Через некоторое время у нас состоялся еще более откровенный разговор, в ходе которого Штейнбрюк упомянул о своих встречах с влиятельными друзьями в Германии, об успехах использования СССР в подготовке и сохранении кадров немецких летчиков и танкистов. А в конце беседы он прямо сказал, что является немецким разведчиком и связан с начальником германского Абвера фон Бредовым. Далее он заявил, что генерал Людендорф и фон Бредов предложили создать ему в России крупную службу германской разведки. Само собой разумеется, что после столь откровенного заявления я дал свое согласие сотрудничать в германской разведке, так как считал, что, помогая европейскому фашизму, содействую ускорению казавшегося мне неизбежным процесса ликвидации советской власти и установления в России фашистского государственного строя.

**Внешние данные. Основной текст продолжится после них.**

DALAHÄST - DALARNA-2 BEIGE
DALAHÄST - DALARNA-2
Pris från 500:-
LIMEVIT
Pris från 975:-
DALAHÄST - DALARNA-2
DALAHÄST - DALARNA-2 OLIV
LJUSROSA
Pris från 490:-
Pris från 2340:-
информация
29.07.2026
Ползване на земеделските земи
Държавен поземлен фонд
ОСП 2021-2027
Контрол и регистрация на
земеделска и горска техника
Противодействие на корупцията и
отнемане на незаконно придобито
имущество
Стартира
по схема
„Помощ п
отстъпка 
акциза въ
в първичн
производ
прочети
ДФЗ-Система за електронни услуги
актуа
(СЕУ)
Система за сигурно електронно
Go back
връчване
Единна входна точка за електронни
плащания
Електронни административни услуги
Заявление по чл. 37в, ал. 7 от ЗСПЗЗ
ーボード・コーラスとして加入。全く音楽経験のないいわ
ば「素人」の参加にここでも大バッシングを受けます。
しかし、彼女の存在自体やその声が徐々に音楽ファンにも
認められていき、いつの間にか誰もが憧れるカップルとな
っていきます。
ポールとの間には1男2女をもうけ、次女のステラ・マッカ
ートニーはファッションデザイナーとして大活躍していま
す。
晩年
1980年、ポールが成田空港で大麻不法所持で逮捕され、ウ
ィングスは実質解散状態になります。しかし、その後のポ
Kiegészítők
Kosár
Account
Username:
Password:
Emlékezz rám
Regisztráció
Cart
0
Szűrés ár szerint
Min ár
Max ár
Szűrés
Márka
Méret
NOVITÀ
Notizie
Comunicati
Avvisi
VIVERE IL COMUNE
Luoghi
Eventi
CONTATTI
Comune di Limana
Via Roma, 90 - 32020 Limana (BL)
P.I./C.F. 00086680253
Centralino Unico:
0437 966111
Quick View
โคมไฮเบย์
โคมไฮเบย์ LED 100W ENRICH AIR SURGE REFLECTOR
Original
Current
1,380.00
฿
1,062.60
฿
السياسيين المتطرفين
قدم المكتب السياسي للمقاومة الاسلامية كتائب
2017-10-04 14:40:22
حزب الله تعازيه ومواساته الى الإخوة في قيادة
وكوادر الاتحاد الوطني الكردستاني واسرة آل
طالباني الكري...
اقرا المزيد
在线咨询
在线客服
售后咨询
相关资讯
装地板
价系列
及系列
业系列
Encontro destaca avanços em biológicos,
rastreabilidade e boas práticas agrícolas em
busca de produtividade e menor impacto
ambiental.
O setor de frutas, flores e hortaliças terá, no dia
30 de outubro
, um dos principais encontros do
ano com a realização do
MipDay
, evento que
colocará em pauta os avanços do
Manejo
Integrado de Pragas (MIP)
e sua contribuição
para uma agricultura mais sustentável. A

Попытка все свалить на следователей (комиссар ГБ третьего ранга и начальник секретариата НКВД СССР Я.А. Дейч и лейтенант ГБ Аленцев), которые сочинили от себя (??) его «идеологическое признание», выглядит смехотворно! Зачем им было трудиться, если подследственный очень быстро «раскололся» и прямо-таки списком «сдал» большое количество руководящих членов тайной оппозиционной организации?! Стойкость Артузова, как и многих других оппозиционеров, находилась на очень низком уровне! Он не имел за спиной царского подполья, тюрем и ссылок, за многие годы привык допрашивать других, но отвечать сам, в качестве подследственного, обыкновения не имел.
Да и сами идеи, за которые теперь приходилось тайно бороться (восстановление капитализма, с его лютым эгоизмом, эксплуатацией и воровской частной собственностью), никак не способствовали проявлению стойкости!
Ринк, как «бывший», конечно, тоже был разочарован результатами революции, легко принял концепции «правых» и позволил завербовать себя в оппозицию троцкистского плана своему непосредственному начальнику Я. Гамарнику, начальнику Политуправления РККА (1932). Непосредственно по его заданиям он осуществлял связь с японским Генеральным штабом через японского офицера Уэда, передавал туда секретные сведения о состоянии Красной Армии, а в Москву — лживые сведения о состоянии армии Японии. Комдив А.М. Никонов, зам. начальника Разведупра, сам участник заговора, об этой части его деятельности в НКВД показал:
«Ринк, военный атташе в Токио, усиленно нас дезинформирует. В период последнего военного нападения Японии на Северный Китай, когда по всем данным определился маневр японского империализма, направленный к тому, чтобы под шумок северо-китайских событий мобилизовать свою армию и перебросить ее на материк для последующей войны против СССР, пройдя безнаказанно опасный для Японии этап морских перевозок, — Ринк слал здесь информационные успокоительные телеграммы о том, что в японской армии все нормально». (Там же, с. 253.)
Ринк угодничал также и перед немцами. Тот же А.Н. Никонов вспоминает:
«Ринк, будучи начальником 4-го отдела штаба РККА (отдел внешних сношений), поддерживал близкую связь с германским военным атташе Нидермайером. Последний часто посещал Ринка, приносил ему подарки и приглашал к себе на квартиру. Ринк же стремился удовлетворять все заявки Нидермайера, иногда целыми днями занимался исклю— чительно немецкими делами (подбор книг, циркуляров, билетов на парад и проч.)». (Там же.)
Понятно, ради чего это делалось:
1. Надо было успокоить военное и государственное руководство относительно дальневосточной границы.
2. Максимально ослабить мощь Дальневосточной армии Блюхера, выдавая японцам все секреты связанные с ней, в том числе ее оперативный план.
3. Вести дело так, чтобы нападение на СССР произошло с Запада и Востока одновременно; только при этом обстоятельстве можно было надеяться на успех переворота в Москве. Но осторожные японцы не хотели торопиться и таскать каштаны из огня для других.